"""

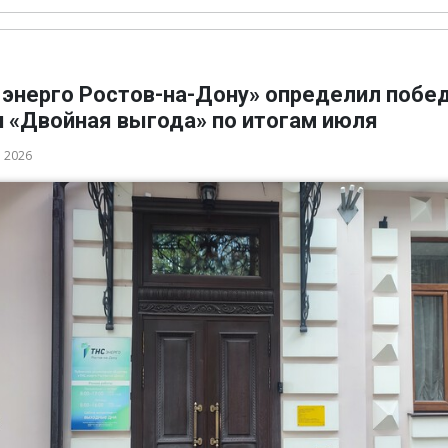
 энерго Ростов-на-Дону» определил побе
и «Двойная выгода» по итогам июля
а 2026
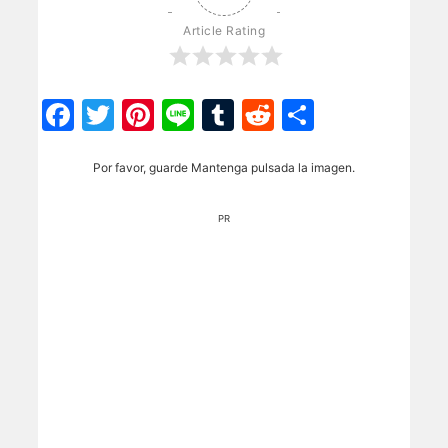
Article Rating
Facebook
Twitter
Pinterest
Line
Tumblr
Reddit
Share
Por favor, guarde Mantenga pulsada la imagen.
PR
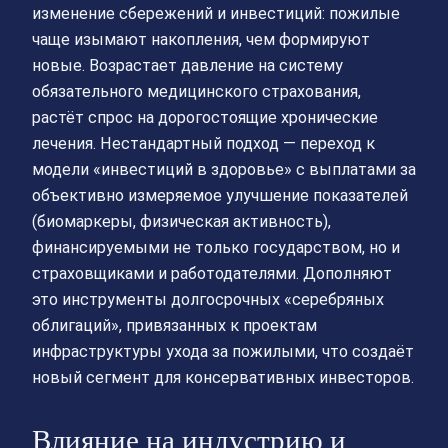
изменение сбережений и инвестиций: пожилые
чаще изымают накопления, чем формируют
новые. Возрастает давление на систему
обязательного медицинского страхования,
растёт спрос на дорогостоящие хронические
лечения. Нестандартный подход — переход к
модели «инвестиций в здоровье» с выплатами за
объективно измеряемое улучшение показателей
(биомаркеры, физическая активность),
финансируемыми не только государством, но и
страховщиками и работодателями. Дополняют
это инструменты долгосрочных «серебряных
облигаций», привязанных к проектам
инфраструктуры ухода за пожилыми, что создаёт
новый сегмент для консервативных инвесторов.
Влияние на индустрию и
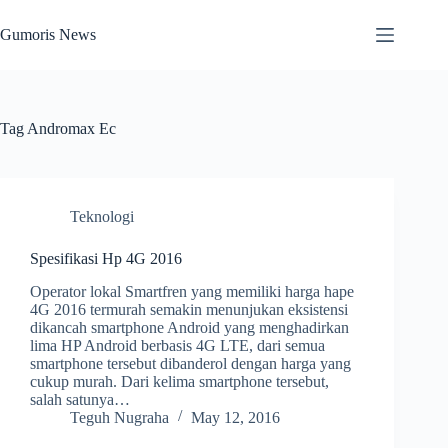
Skip
to
Gumoris News
content
Tag
Andromax Ec
Teknologi
Spesifikasi Hp 4G 2016
Operator lokal Smartfren yang memiliki harga hape
4G 2016 termurah semakin menunjukan eksistensi
dikancah smartphone Android yang menghadirkan
lima HP Android berbasis 4G LTE, dari semua
smartphone tersebut dibanderol dengan harga yang
cukup murah. Dari kelima smartphone tersebut,
salah satunya…
Teguh Nugraha
May 12, 2016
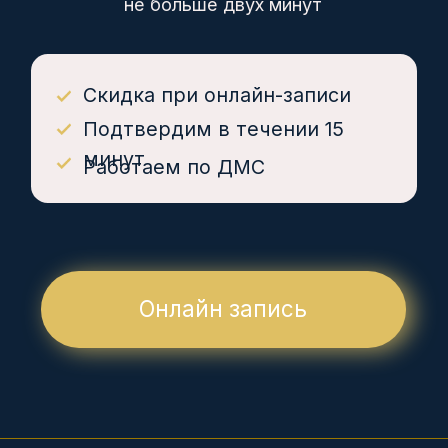
медицинские центры
Пн - пт 7:30 - 20:00, сб, вс 7:30 - 18:00
MAX
Telegram
+7 8617 77-99-77
+7 988 669 23 83
+7 8617 77-99-27
+7 988 337 36 50
+7 918 487 48 68
НАШИ ЦЕНТРЫ
Советов, 40
Куникова, 32
М. Ахеджака, 3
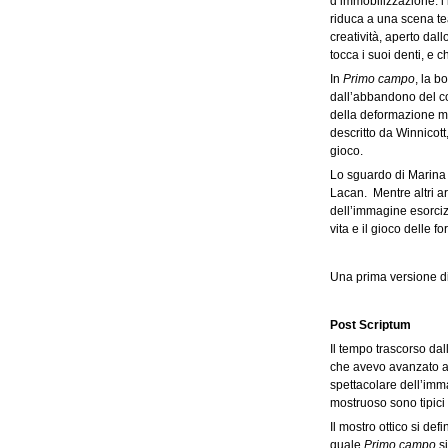
d’immobilizzazione: l’
riduca a una scena tea
creatività, aperto da
tocca i suoi denti, e 
In
Primo campo
, la b
dall’abbandono del co
della deformazione mo
descritto da Winnicott
gioco.
Lo sguardo di Marina B
Lacan. Mentre altri ar
dell’immagine esorciz
vita e il gioco delle 
Una prima versione di
Post Scriptum
Il tempo trascorso dal
che avevo avanzato a 
spettacolare dell’imm
mostruoso sono tipici
Il mostro ottico si de
quale
Primo campo
s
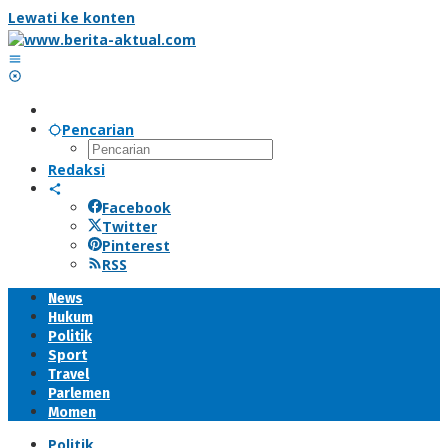
Lewati ke konten
Pencarian
Redaksi
Facebook
Twitter
Pinterest
RSS
News
Hukum
Politik
Sport
Travel
Parlemen
Momen
Politik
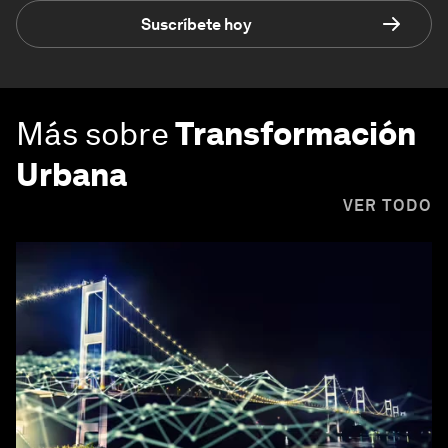
Suscríbete hoy
Más sobre
Transformación
Urbana
VER TODO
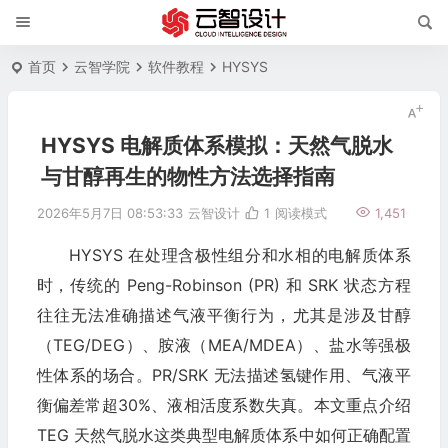
首页
云智学院
软件教程
HYSYS
HYSYS 电解质体系模拟：天然气脱水
与甘醇再生的物性方法选择指南
2026年5月7日 08:53:33
云智设计
1
阅读模式
1,451
HYSYS 在处理含极性组分和水相的电解质体系
时，传统的 Peng-Robinson (PR) 和 SRK 状态方程
往往无法准确描述气液平衡行为，尤其是涉及甘醇
（TEG/DEG）、胺液（MEA/MDEA）、盐水等强极
性体系的场合。PR/SRK 无法描述氢键作用、气液平
衡偏差常超30%、液相活度系数失真。本文重点介绍
TEG 天然气脱水这类典型电解质体系中如何正确配置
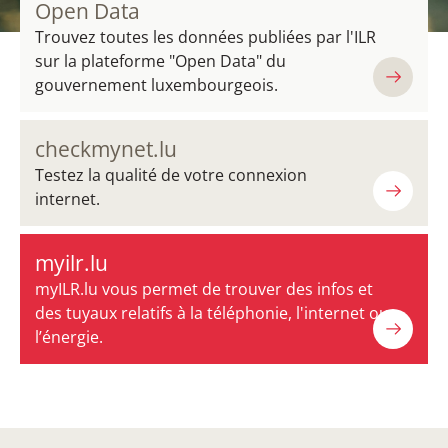
Open Data
Trouvez toutes les données publiées par l'ILR
sur la plateforme "Open Data" du
gouvernement luxembourgeois.
checkmynet.lu
Testez la qualité de votre connexion
internet.
myilr.lu
myILR.lu vous permet de trouver des infos et
des tuyaux relatifs à la téléphonie, l'internet ou
l’énergie.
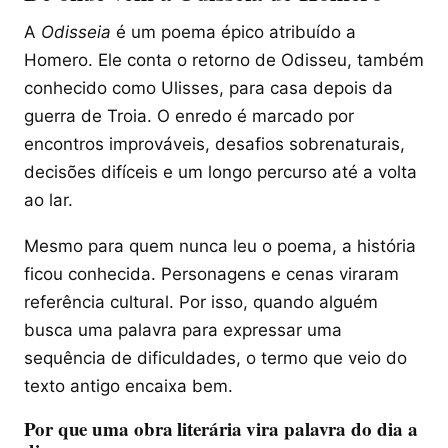
A
Odisseia
é um poema épico atribuído a
Homero. Ele conta o retorno de Odisseu, também
conhecido como Ulisses, para casa depois da
guerra de Troia. O enredo é marcado por
encontros improváveis, desafios sobrenaturais,
decisões difíceis e um longo percurso até a volta
ao lar.
Mesmo para quem nunca leu o poema, a história
ficou conhecida. Personagens e cenas viraram
referência cultural. Por isso, quando alguém
busca uma palavra para expressar uma
sequência de dificuldades, o termo que veio do
texto antigo encaixa bem.
Por que uma obra literária vira palavra do dia a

"""

How many lines of the listing above carry the string "tersebut"? Report that number with no other text.

> _TASK ANSWER_
2